Sanders ripped into America’s war on terror, for example, calling it a “disaster for the American people and for American leadership.”
“In addition to draining our resources and distorting our vision, the war on terror has caused us to undermine our own moral standards regarding torture, indefinite detention, and the use of force around the world,” Sanders said, “using drone strikes and other airstrikes that often result in high civilian casualties.”
Sanders voiced a willingness to employ drones in counterterrorism operations during his 2016 campaign for the presidency, and did not make clear Thursday whether his point of view on the subject had reversed.
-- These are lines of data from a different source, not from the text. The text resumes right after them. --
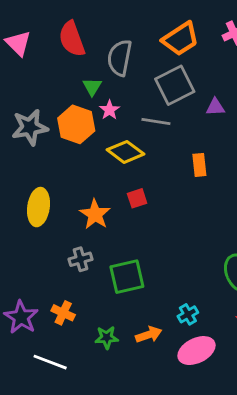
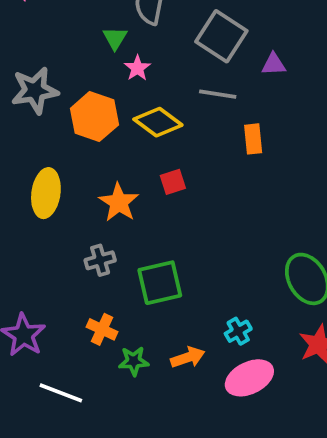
gray square: (175, 85) -> (221, 36), turned -30
gray line: (156, 122) -> (218, 94), moved
orange hexagon: (76, 124) -> (94, 117), moved
orange cross: (63, 313) -> (102, 329), moved

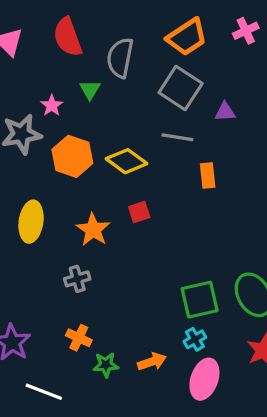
pink star: (137, 68) -> (52, 105), moved
green square: (160, 283) -> (200, 300), moved
pink ellipse: (249, 378) -> (204, 379), turned -45

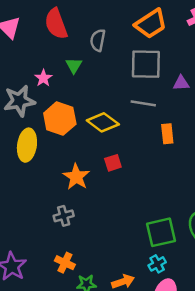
gray semicircle: (120, 58) -> (98, 40), size x0.7
gray square: (181, 88) -> (146, 64), turned -32
yellow ellipse: (31, 222) -> (27, 145), moved

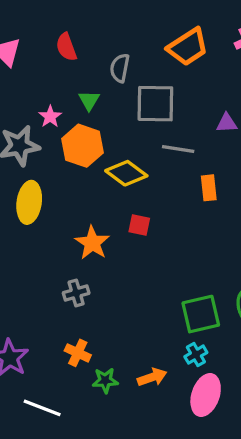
red semicircle: (56, 24) -> (66, 47), size x0.7
gray square: (146, 64) -> (155, 104), moved
orange hexagon: (60, 119) -> (83, 146), moved
red square: (113, 163) -> (139, 225), turned 30

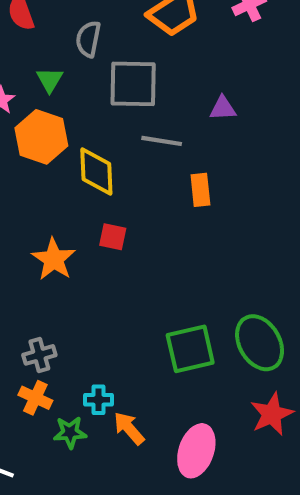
yellow diamond: (126, 173) -> (96, 172), turned 51
gray cross: (76, 293) -> (39, 355), moved
cyan cross: (196, 355) -> (98, 400), moved, turned 30
orange arrow: (152, 377) -> (129, 428), turned -112

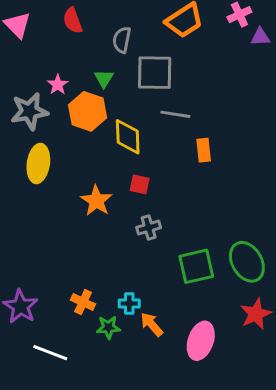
green triangle: (50, 80) -> (104, 79), moved
purple triangle: (223, 108) -> (260, 37), moved
gray cross: (39, 355) -> (149, 228), moved

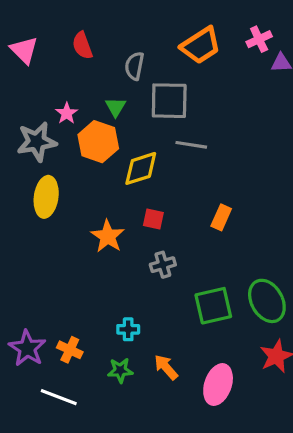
yellow diamond: (128, 137) -> (141, 168), turned 75
orange rectangle: (204, 150) -> (221, 217), moved, turned 30
orange cross: (83, 302) -> (70, 350), moved
cyan cross: (129, 304) -> (128, 329), moved

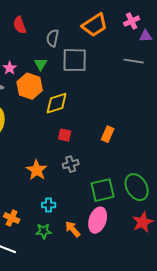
gray line: (191, 145) -> (134, 61), moved
orange star: (108, 236) -> (37, 170), moved
pink ellipse: (218, 385) -> (98, 220), moved

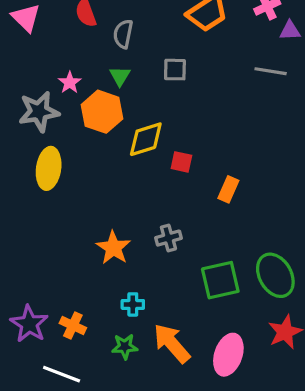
gray semicircle: (53, 38) -> (123, 34), moved
gray square: (75, 60) -> (175, 70), size x0.6
red square: (65, 135) -> (181, 162), moved
pink ellipse: (98, 220) -> (228, 355), moved
orange arrow: (73, 229) -> (172, 343), size x1.5

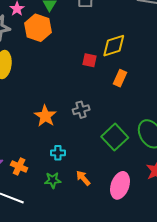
yellow diamond: (146, 139) -> (114, 46), moved
green square: (220, 280) -> (115, 137), turned -30
orange arrow: (172, 343) -> (83, 178), size x0.6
But Maya Foa, the director of Reprieve, an organization that represents the family members of men and women who have been killed in U.S. drone strikes, released a statement applauding Sanders’s vision, saying, “As Bernie Sanders correctly observes, the so-called War on Terror has tarnished America’s image around the globe while playing directly into terrorists’ hands.”
Foa spoke to Newsweek earlier in the week, saying she hoped Sanders would call for “more accountability and oversight” regarding targeted strikes in his address.
Sanders also tackled the subject of climate change, obliquely hitting Trump in calling it an issue that the United States “should be leading in, not ignoring or denying.” Trump, of course, has said he plans to pull the U.S. out of the global Paris climate agreement.
Sensible foreign policy understands that climate change is a real threat, not a hoax, and that no country can combat it alone.
Trump recently downplayed the effects that man-made climate change may have had in exacerbating a series of devastating hurricanes to hit Texas and Florida in recent weeks by saying, “We’ve had bigger storms than this.”
Sanders, whose stature as a public figure has risen significantly in the time since his upstart campaign for the presidency failed to defeat Hillary Clinton for the Democratic nomination in 2016, has not said whether he is running for president again in 2020, but the foreign policy address is unlikely to damper avid speculation that he will.
Prior to the address, Nomiki Konst, an investigative reporter who served on the Democratic National Committee’s Platform Committee and as a national surrogate for the Bernie Sanders presidential campaign in 2016, told Newsweek that she believed the senator from Vermont was responding to “a leadership deficit in the Democratic Party” by giving the address as Westminster College, rather than attempting to bolster his prospects for another run.
In addition to Churchill and Sanders, other speakers to give the prestigious John Findley Green Foundation lecture at the school include Mikhail Gorbachev and Ronald Reagan.